Despite being born into a “private school world of privilege and excess,” Zarse (Love and Compassion Is My Religion, 2016) began drinking in high school and eventually became an unrestrained alcoholic. The effects of her addiction were devastating: Her body began to fail her and her mind was similarly addled by years of relentless self-abuse. Finally financially destitute, she had to concede she was no longer fit to care for her young daughter, Paige. The longing to win Paige back inspired the author to finally give Alcoholics Anonymous an earnest shot, though she was skeptical of its ostentatious religiosity.
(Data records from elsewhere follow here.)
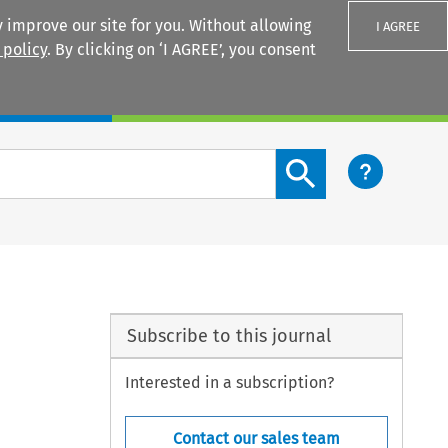
 improve our site for you. Without allowing
I AGREE
 policy
. By clicking on ‘I AGREE’, you consent
Login
Search content button
Subscribe to this journal
Interested in a subscription?
Contact our sales team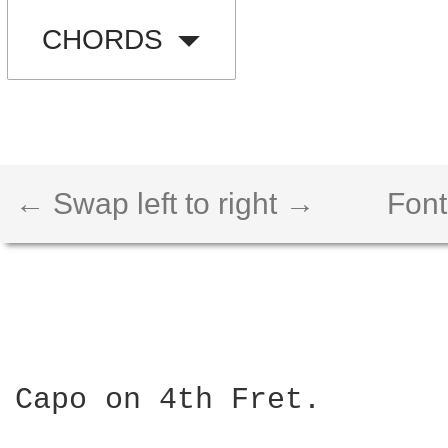
CHORDS
← Swap left to right →
Font
Capo on 4th Fret.
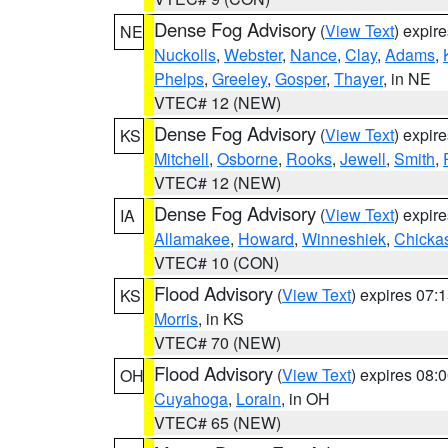
Dense Fog Advisory
(
View Text
) expir
NE
Nuckolls
,
Webster
,
Nance
,
Clay
,
Adams
,
Phelps
,
Greeley
,
Gosper
,
Thayer
, in NE
VTEC# 12 (NEW)
Dense Fog Advisory
(
View Text
) expir
KS
Mitchell
,
Osborne
,
Rooks
,
Jewell
,
Smith
,
VTEC# 12 (NEW)
Dense Fog Advisory
(
View Text
) expir
IA
Allamakee
,
Howard
,
Winneshiek
,
Chicka
VTEC# 10 (CON)
Flood Advisory
(
View Text
) expires 07
KS
Morris
, in KS
VTEC# 70 (NEW)
Flood Advisory
(
View Text
) expires 08
OH
Cuyahoga
,
Lorain
, in OH
VTEC# 65 (NEW)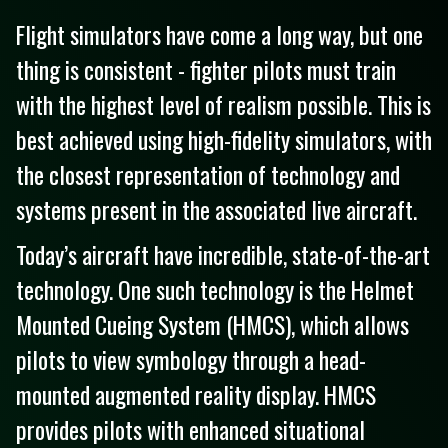
Flight simulators have come a long way, but one
thing is consistent - fighter pilots must train
with the highest level of realism possible. This is
best achieved using high-fidelity simulators, with
the closest representation of technology and
systems present in the associated live aircraft.
Today’s aircraft have incredible, state-of-the-art
technology. One such technology is the Helmet
Mounted Cueing System (HMCS), which allows
pilots to view symbology through a head-
mounted augmented reality display. HMCS
provides pilots with enhanced situational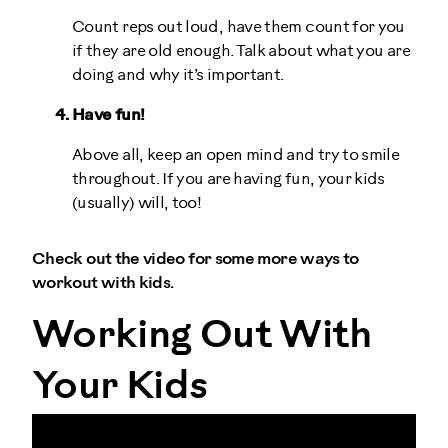
Count reps out loud, have them count for you
if they are old enough. Talk about what you are
doing and why it’s important.
Have fun!
Above all, keep an open mind and try to smile
throughout. If you are having fun, your kids
(usually) will, too!
Check out the video for some more ways to
workout with kids.
Working Out With
Your Kids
But she discovered that a genuine spiritual commitment, understood as a full acceptance of and submission to God, was the only avenue to renewed health. The road to sobriety was a long and arduous one for Zarse. She found that alcohol provided a reprieve from her own mind, teeming with self-critical depredations. She also discovered she was a natural empath—she deeply felt the anguish of others—which made her an easy mark for predatory narcissists. With extraordinary candor the author recounts her harrowing attempt to clamber out of a deep hole dug through addiction and the principles that not only produced sobriety, but also mental well-being. And as she makes clear, sobriety is only the beginning—Zarse deftly discusses the rocky terrain between it and a return to the land of the living, including an absorbing account of dating sober and managing romantic heartache without the crutch of alcohol. The author’s writing ranges from informally conversational to aggressively proselytizing—she’s a true believer when it comes to AA and repeatedly (and one could say dogmatically) announces her commitment to its principles: “AA is not a theory. It is a life of sober, normal living. In recovery from my self-imposed crisis, I was asked to decide whether God is everything or nothing. God either is or He isn’t.” Nevertheless, her story is a remarkable one told with unflinching courage of the kind that played a major part in her recovery.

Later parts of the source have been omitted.